POTSDAM — A group of Clarkson University students is trying to prove that the north country is not too cold and dark for greenhouses to work.
To do it, the students are building one next to Cheel Arena this fall in a pilot project. The group expects to break ground in a matter of days and set about playing with heat and light settings to prove that people here can grow vegetables in the winter.
"If you think of a traditional greenhouse, it's glass all over, and that's why greenhouses don't do well up here," said Susan E. Powers, associate director of Clarkson's Institute for a Sustainable Environment, who is overseeing the project. "We're trying to balance heat needs and light needs. The structure you need for heat is exactly the opposite of what you need for light."
Unlike typical greenhouses, the one at Clarkson will have only one wall that is open to absorb light, and it will be connected to an "energy cabin," which will heat the building through a combination of solar power and a wood pellet boiler. The energy cabin will be connected to an anaerobic digester, which will produce biogas from waste that comes from the university's dining halls. The three systems will be integrated once each of them is functional.

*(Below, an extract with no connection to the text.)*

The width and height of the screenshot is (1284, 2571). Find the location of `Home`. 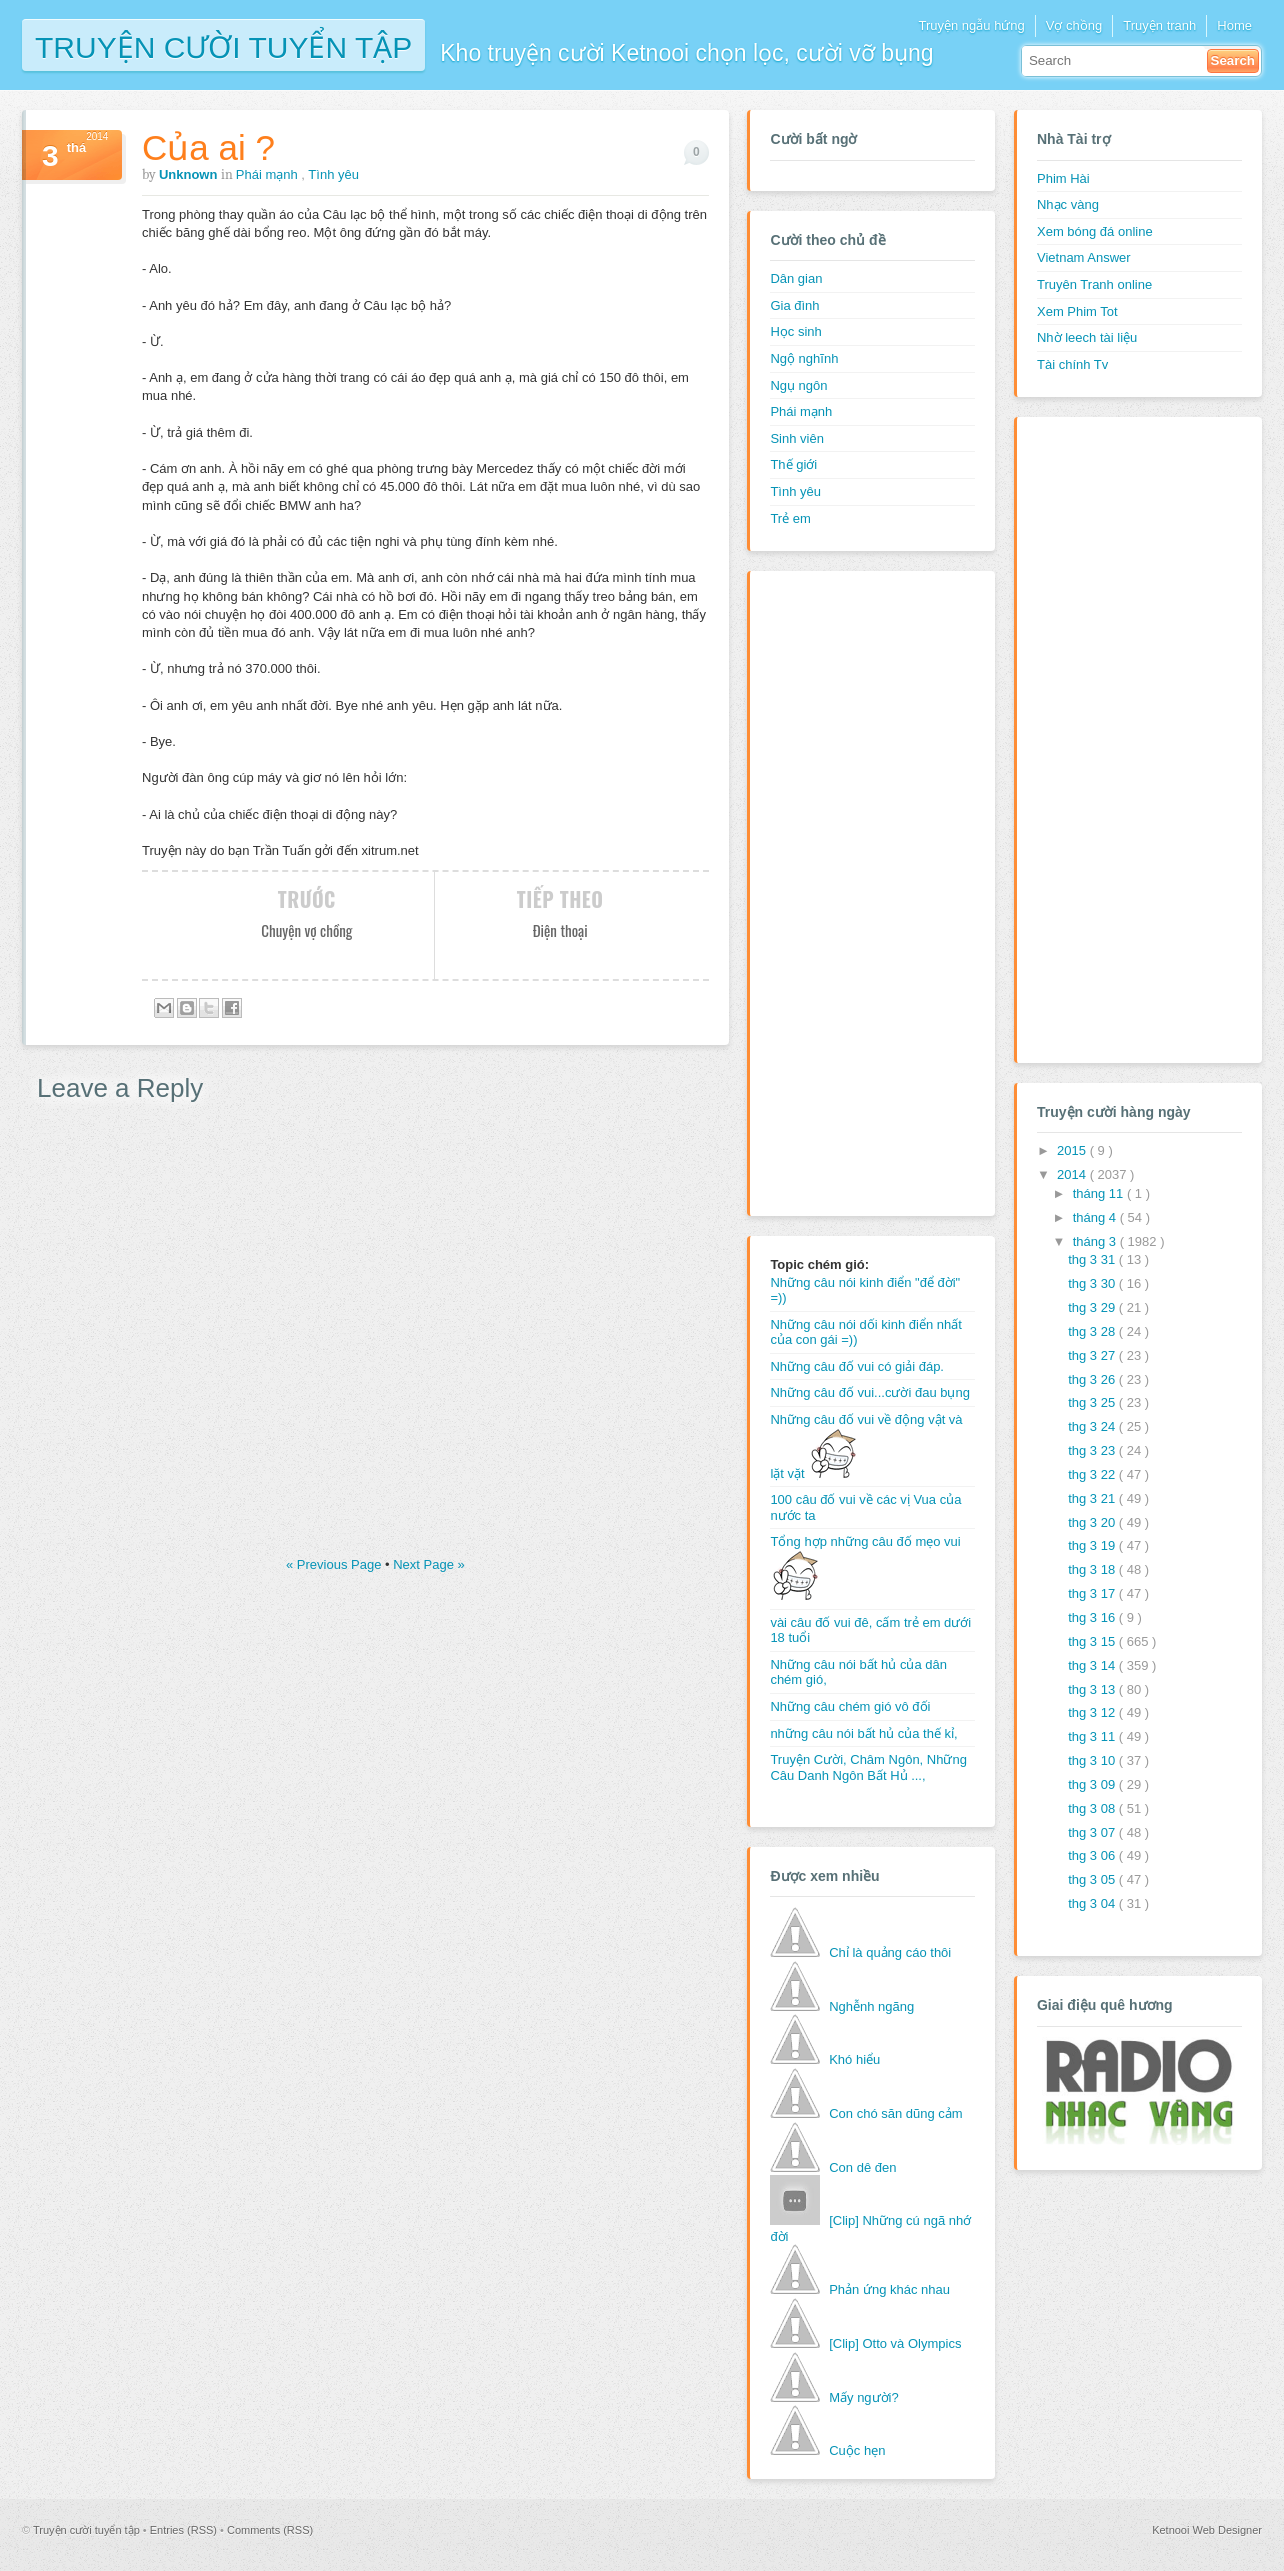

Home is located at coordinates (1234, 25).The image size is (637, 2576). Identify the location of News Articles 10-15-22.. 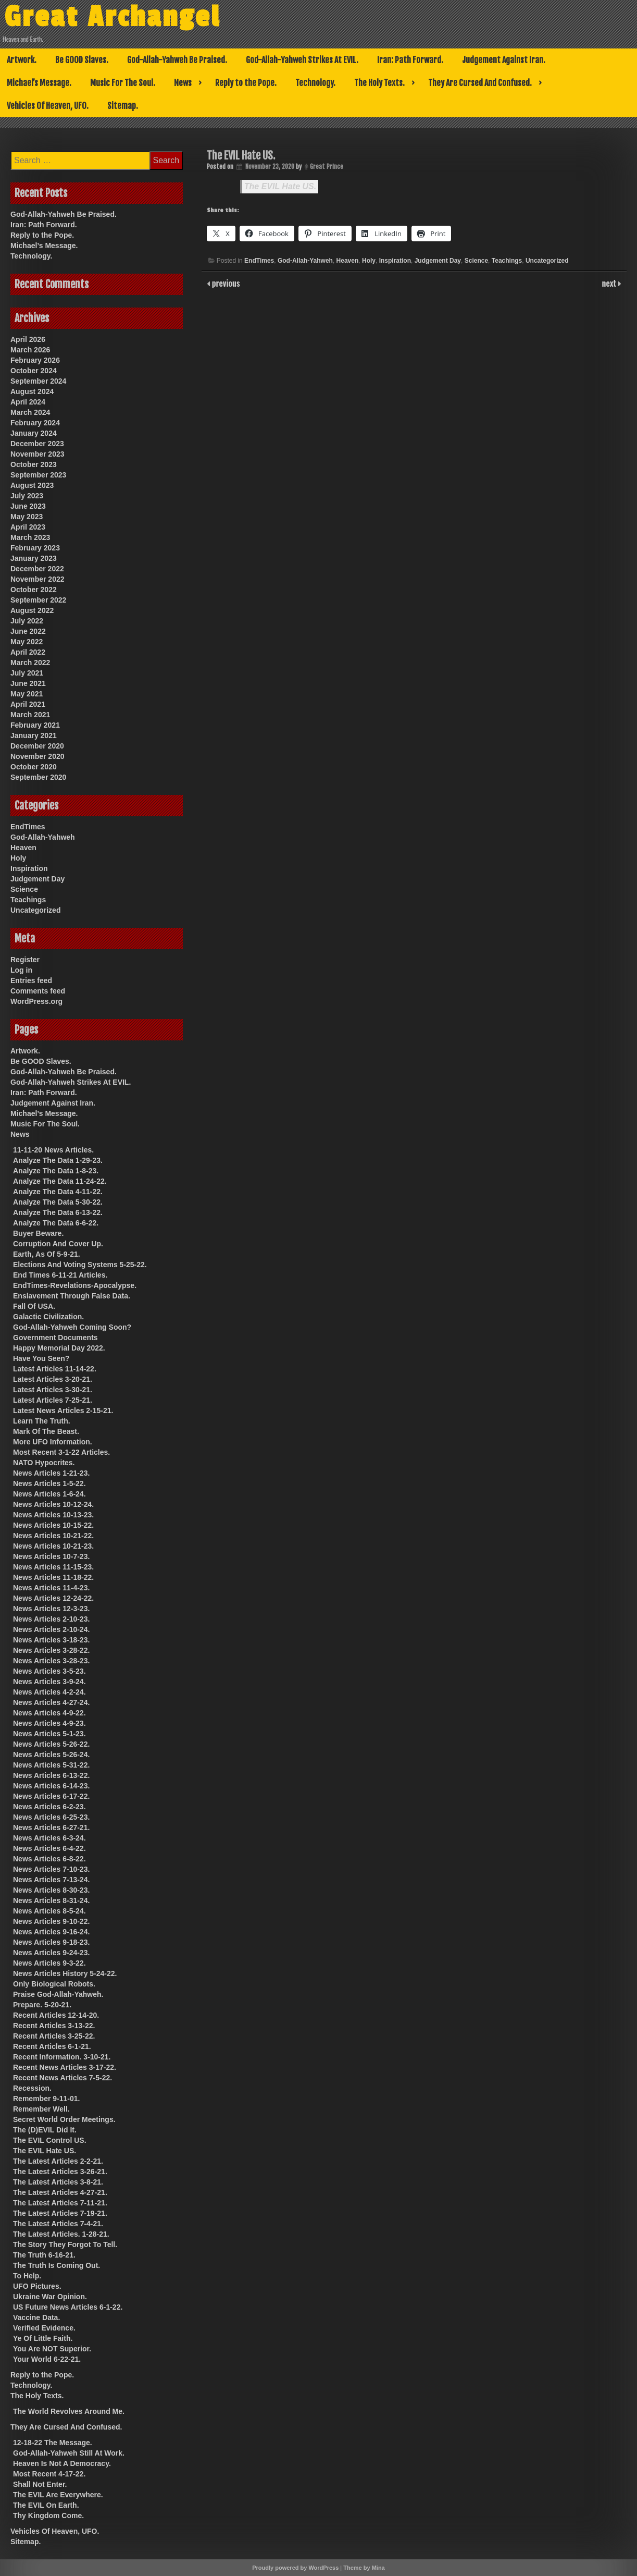
(53, 1525).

The greenhouse will have lighting installed with sensors that will turn the lights on and off, depending on the amount of light coming in through the clear south wall.
Ms. Powers and a group of students have been designing the greenhouse for at least two years, using funds from the federal Environmental Protection Agency. Last spring, the group received a $75,000 grant from the EPA to build a pilot greenhouse to figure out what works. It will be trying to balance heat and light needs in the building's three rooms, each of which can be controlled separately.
"We don't expect perfect results or much production the first year," Ms. Powers said. "We will be learning a lot and measuring a lot so we can improve. That's the point of a pilot. It's better than on paper."
Fifteen students will work in the greenhouse, doing everything from building it over the next month to planting the seeds and monitoring the heat and light systems. At first, they plan to grow only lettuce, but may expand to tomatoes.
Since they do not know how many of the plants will survive, it is impossible to say what will happen to the vegetables when they are ripe.
"It depends on how much we produce," Ms. Powers said. "Students working on it might have a salad party, or there might be enough to have a salad night at the dining halls. Whatever we grow, it won't be wasted."